⁰⁰⁰⁰

Security is already sold to senior management by nature of regulations, fines or worst case imprisonments. If a company already has a IS policy mandate, we have to simply present them of what we are doing today to protect their assets and what we aren’t doing at all from a policy and industry frameworks point of view. Present them the threat and consequences for not getting it done. Show some security index, be prepared to share the cost of not doing vs. doing, so they cam make informed decisions of allocating resources.

@@basictalent1 That might be true on paper, but not all fields are regulated and smaller business can sometimes be exempt from certain regulations (like in the EU, If your company falls within one of the designated branches but has less than 10m revenue and/or less than 50 employees, you are still exempted from the NIS directive). I'm of the opinion that security is sold to a senior management when it actively engages with the topic. Just having a policy because everybody has one is not my definition of a management sold on security. A large part of the job as a practitioner in every rank (security engineer, information security officer, ciso, whatever) is creating awareness and educating people. So security is sold to management when it is a point on the agenda and decisions are actively and consciously being made (and that can include the decision to find other things higher priority than working on security). Because it is a human tendency to prioritise instant gratification on tangible things, security does need to be sold on a continuous basis.
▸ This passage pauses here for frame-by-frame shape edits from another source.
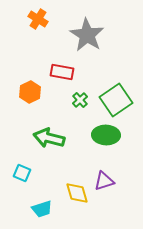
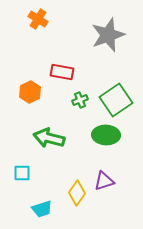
gray star: moved 21 px right; rotated 20 degrees clockwise
green cross: rotated 21 degrees clockwise
cyan square: rotated 24 degrees counterclockwise
yellow diamond: rotated 50 degrees clockwise
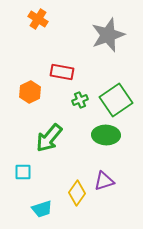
green arrow: rotated 64 degrees counterclockwise
cyan square: moved 1 px right, 1 px up
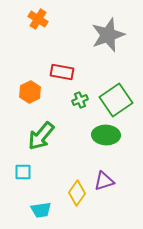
green arrow: moved 8 px left, 2 px up
cyan trapezoid: moved 1 px left, 1 px down; rotated 10 degrees clockwise
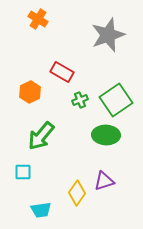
red rectangle: rotated 20 degrees clockwise
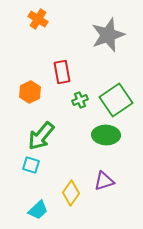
red rectangle: rotated 50 degrees clockwise
cyan square: moved 8 px right, 7 px up; rotated 18 degrees clockwise
yellow diamond: moved 6 px left
cyan trapezoid: moved 3 px left; rotated 35 degrees counterclockwise
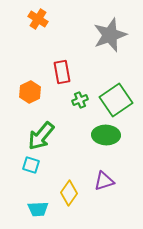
gray star: moved 2 px right
yellow diamond: moved 2 px left
cyan trapezoid: moved 1 px up; rotated 40 degrees clockwise
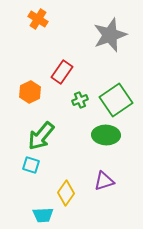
red rectangle: rotated 45 degrees clockwise
yellow diamond: moved 3 px left
cyan trapezoid: moved 5 px right, 6 px down
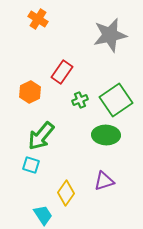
gray star: rotated 8 degrees clockwise
cyan trapezoid: rotated 120 degrees counterclockwise
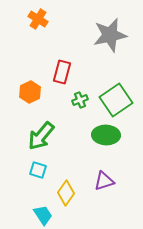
red rectangle: rotated 20 degrees counterclockwise
cyan square: moved 7 px right, 5 px down
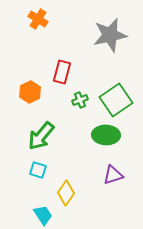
purple triangle: moved 9 px right, 6 px up
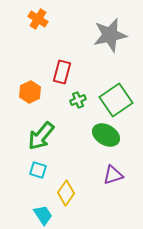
green cross: moved 2 px left
green ellipse: rotated 28 degrees clockwise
Now I do agree that you simply have to present what it is the company is doing and is not doing, what this means for their business in a fairly and accurate way (or at least as accurate as the information you have allows you for). And what the consequences for not getting it done can be within the context of the risk appetite. But management needs to understand that they are responsible for security, you are just the messenger and facilitator. Depending on the maturity of your management in question, you need to educate them and "sell security". It is up to management to make the calls and sign off on things. As a practitioner that is what you have to live with.

Well done on totally missing the point. The video is about talking to senior leadership. You can stroke yourself all you like to the industry definitions of risk in your technical team meetings, but when you have 10 minutes with the board, if you waste 5 minutes explaining the threat * vulnerability * asset value formulas or whatever - game over. You've lost. You'll have bored them to death and they'll get their cyber security advice from their CEO buddies on the golf course based on what that guy's company is doing.

I agree with you here. As soon as he focused on threats not vulnerability I stopped watching. Threat without a vulnerability there is no risk plain and simple.